### Problem
Transcribe all of the records, leaving out any pictures.

Records from a dataset:
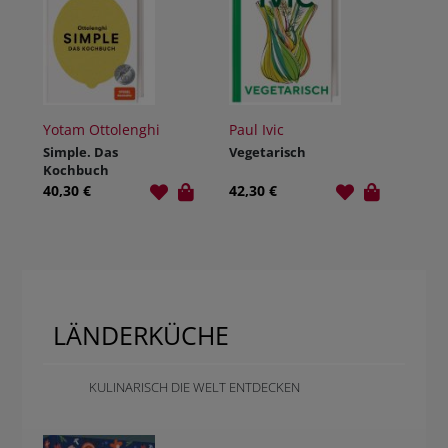
Yotam Ottolenghi
Paul Ivic
Simple. Das
Vegetarisch
Kochbuch
40,30 €
42,30 €
LÄNDERKÜCHE
KULINARISCH DIE WELT ENTDECKEN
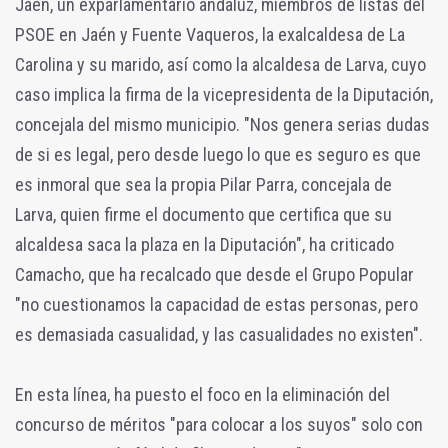
Jaén, un exparlamentario andaluz, miembros de listas del
PSOE en Jaén y Fuente Vaqueros, la exalcaldesa de La
Carolina y su marido, así como la alcaldesa de Larva, cuyo
caso implica la firma de la vicepresidenta de la Diputación,
concejala del mismo municipio. "Nos genera serias dudas
de si es legal, pero desde luego lo que es seguro es que
es inmoral que sea la propia Pilar Parra, concejala de
Larva, quien firme el documento que certifica que su
alcaldesa saca la plaza en la Diputación", ha criticado
Camacho, que ha recalcado que desde el Grupo Popular
"no cuestionamos la capacidad de estas personas, pero
es demasiada casualidad, y las casualidades no existen".
En esta línea, ha puesto el foco en la eliminación del
concurso de méritos "para colocar a los suyos" solo con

### Written solution
Yotam Ottolenghi
Paul Ivic
Simple. Das
Vegetarisch
Kochbuch
40,30 €
42,30 €
LÄNDERKÜCHE
KULINARISCH DIE WELT ENTDECKEN
Jaén, un exparlamentario andaluz, miembros de listas del
PSOE en Jaén y Fuente Vaqueros, la exalcaldesa de La
Carolina y su marido, así como la alcaldesa de Larva, cuyo
caso implica la firma de la vicepresidenta de la Diputación,
concejala del mismo municipio. "Nos genera serias dudas
de si es legal, pero desde luego lo que es seguro es que
es inmoral que sea la propia Pilar Parra, concejala de
Larva, quien firme el documento que certifica que su
alcaldesa saca la plaza en la Diputación", ha criticado
Camacho, que ha recalcado que desde el Grupo Popular
"no cuestionamos la capacidad de estas personas, pero
es demasiada casualidad, y las casualidades no existen".
En esta línea, ha puesto el foco en la eliminación del
concurso de méritos "para colocar a los suyos" solo con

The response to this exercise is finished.